● Exercise brief
Take the material below and restate it word for word, stopping after the line in which "is an update" occurs.
****
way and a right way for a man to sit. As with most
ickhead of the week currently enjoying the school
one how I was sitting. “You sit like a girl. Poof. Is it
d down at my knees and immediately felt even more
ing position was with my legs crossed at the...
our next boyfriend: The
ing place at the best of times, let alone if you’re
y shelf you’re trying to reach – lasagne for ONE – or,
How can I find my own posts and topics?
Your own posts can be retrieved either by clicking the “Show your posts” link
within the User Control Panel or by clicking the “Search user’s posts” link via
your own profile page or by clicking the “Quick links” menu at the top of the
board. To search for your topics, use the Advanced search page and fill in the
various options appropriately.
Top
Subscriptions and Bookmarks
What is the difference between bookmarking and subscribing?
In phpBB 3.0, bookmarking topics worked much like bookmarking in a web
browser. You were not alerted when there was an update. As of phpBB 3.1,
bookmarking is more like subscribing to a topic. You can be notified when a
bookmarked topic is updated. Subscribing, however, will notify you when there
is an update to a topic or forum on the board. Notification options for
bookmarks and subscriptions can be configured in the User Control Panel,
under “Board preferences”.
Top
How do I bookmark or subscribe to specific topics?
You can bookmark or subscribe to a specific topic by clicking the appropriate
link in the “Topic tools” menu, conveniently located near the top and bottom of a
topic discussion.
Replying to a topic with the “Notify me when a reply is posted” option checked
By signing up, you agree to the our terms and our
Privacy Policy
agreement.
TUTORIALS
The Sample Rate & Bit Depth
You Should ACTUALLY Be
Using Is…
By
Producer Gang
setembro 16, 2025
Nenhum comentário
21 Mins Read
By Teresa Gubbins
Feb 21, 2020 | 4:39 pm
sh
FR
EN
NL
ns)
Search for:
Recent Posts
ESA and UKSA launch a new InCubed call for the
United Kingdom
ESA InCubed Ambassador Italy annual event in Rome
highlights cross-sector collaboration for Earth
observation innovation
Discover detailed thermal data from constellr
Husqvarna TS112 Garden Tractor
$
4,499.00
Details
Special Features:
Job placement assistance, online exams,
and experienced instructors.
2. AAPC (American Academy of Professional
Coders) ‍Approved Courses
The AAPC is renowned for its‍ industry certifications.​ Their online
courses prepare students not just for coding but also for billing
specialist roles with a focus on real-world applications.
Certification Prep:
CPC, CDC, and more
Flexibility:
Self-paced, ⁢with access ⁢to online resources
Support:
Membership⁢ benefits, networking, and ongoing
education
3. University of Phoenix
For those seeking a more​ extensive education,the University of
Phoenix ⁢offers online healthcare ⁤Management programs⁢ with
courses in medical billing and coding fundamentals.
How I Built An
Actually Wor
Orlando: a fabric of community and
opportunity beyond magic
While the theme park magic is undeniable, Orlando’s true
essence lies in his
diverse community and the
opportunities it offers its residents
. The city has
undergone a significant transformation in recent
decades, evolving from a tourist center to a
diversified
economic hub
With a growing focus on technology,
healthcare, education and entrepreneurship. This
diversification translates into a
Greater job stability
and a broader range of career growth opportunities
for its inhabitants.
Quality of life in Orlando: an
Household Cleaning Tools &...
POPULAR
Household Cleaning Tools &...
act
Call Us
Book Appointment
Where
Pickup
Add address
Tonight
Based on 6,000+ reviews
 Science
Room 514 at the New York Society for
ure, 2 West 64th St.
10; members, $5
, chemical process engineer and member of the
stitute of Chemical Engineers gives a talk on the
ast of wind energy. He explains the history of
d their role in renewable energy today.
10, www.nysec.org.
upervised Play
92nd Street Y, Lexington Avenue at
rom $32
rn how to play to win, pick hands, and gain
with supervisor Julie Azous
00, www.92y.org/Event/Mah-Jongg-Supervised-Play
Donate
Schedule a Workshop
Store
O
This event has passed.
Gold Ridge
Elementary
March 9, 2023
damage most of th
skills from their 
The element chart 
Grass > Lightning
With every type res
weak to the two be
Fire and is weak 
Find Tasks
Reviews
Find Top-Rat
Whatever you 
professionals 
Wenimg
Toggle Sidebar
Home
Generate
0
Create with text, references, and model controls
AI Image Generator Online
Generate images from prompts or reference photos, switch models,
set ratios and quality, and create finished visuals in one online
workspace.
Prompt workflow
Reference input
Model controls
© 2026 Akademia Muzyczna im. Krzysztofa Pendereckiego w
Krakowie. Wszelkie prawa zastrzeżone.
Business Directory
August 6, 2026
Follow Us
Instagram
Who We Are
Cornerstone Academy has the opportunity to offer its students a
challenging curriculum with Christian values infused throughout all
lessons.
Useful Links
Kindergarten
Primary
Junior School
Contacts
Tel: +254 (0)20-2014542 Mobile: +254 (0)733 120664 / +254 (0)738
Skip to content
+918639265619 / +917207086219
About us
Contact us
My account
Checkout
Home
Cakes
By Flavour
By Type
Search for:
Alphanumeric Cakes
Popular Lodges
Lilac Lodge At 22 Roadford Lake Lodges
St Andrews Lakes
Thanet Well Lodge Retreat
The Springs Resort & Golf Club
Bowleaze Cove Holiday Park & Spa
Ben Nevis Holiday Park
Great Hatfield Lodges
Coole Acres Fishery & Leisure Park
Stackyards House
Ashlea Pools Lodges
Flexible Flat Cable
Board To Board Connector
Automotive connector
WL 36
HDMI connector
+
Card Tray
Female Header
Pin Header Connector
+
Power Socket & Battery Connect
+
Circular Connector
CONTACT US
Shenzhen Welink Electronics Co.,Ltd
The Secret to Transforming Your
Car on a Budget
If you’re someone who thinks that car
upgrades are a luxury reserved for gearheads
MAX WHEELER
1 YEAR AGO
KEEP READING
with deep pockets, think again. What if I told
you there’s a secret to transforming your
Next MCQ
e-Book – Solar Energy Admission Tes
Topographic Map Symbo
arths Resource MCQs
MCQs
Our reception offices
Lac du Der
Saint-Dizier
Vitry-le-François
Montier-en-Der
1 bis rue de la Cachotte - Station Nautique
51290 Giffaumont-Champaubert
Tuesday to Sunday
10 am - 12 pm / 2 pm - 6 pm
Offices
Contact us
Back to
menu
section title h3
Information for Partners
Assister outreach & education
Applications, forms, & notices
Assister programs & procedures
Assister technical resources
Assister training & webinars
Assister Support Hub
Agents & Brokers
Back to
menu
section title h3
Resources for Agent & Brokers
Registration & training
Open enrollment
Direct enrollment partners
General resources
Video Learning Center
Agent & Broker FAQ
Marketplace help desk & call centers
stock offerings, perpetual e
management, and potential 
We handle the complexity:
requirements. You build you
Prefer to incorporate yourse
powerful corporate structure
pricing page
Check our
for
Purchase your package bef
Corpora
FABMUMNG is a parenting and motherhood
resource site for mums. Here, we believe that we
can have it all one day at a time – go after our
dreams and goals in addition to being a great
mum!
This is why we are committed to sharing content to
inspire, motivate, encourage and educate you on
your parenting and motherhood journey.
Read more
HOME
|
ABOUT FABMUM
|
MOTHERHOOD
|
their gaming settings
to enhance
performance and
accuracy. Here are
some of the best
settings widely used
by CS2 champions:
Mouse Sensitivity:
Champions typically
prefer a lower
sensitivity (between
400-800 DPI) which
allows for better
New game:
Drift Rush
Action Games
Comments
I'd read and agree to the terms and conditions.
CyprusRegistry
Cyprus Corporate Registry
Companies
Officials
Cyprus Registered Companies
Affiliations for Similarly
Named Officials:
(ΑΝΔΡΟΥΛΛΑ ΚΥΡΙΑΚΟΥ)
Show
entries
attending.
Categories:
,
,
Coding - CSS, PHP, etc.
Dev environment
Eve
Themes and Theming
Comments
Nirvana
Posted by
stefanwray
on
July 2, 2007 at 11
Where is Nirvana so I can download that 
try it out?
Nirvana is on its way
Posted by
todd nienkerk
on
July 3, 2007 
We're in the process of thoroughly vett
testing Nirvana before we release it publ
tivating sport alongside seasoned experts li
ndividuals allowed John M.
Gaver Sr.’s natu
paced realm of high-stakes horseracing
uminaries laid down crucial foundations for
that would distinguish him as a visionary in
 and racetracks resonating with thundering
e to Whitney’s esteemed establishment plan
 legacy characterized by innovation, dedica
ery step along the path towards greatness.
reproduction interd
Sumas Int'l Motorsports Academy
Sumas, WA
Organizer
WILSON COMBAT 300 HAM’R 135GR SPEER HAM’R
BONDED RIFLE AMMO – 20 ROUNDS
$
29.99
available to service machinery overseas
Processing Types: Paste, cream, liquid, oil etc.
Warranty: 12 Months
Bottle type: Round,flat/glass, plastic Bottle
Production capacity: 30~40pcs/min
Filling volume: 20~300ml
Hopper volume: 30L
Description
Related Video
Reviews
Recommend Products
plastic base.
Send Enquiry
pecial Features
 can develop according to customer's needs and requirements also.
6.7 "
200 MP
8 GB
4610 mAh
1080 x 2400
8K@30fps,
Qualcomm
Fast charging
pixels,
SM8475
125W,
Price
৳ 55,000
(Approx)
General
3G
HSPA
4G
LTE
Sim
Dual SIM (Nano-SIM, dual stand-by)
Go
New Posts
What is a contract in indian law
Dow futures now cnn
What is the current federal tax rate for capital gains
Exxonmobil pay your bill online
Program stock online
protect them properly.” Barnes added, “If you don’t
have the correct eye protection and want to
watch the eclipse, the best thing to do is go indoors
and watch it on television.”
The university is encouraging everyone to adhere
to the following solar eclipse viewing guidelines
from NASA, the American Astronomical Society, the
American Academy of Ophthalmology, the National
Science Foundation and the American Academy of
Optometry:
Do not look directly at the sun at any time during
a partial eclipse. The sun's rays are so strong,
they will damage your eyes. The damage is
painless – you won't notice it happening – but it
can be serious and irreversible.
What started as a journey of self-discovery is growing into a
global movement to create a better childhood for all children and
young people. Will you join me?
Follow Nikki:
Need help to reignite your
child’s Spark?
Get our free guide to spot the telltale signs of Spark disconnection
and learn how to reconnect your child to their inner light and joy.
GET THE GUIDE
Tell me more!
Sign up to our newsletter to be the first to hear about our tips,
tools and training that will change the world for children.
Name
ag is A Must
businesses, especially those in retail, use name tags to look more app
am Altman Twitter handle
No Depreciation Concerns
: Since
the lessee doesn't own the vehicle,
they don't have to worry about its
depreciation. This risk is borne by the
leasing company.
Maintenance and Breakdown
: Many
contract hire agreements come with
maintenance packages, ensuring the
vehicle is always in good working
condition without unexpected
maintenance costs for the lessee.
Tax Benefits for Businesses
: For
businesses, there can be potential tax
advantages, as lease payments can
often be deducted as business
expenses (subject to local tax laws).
****
● Expected output
way and a right way for a man to sit. As with most
ickhead of the week currently enjoying the school
one how I was sitting. “You sit like a girl. Poof. Is it
d down at my knees and immediately felt even more
ing position was with my legs crossed at the...
our next boyfriend: The
ing place at the best of times, let alone if you’re
y shelf you’re trying to reach – lasagne for ONE – or,
How can I find my own posts and topics?
Your own posts can be retrieved either by clicking the “Show your posts” link
within the User Control Panel or by clicking the “Search user’s posts” link via
your own profile page or by clicking the “Quick links” menu at the top of the
board. To search for your topics, use the Advanced search page and fill in the
various options appropriately.
Top
Subscriptions and Bookmarks
What is the difference between bookmarking and subscribing?
In phpBB 3.0, bookmarking topics worked much like bookmarking in a web
browser. You were not alerted when there was an update. As of phpBB 3.1,
bookmarking is more like subscribing to a topic. You can be notified when a
bookmarked topic is updated. Subscribing, however, will notify you when there
is an update to a topic or forum on the board. Notification options for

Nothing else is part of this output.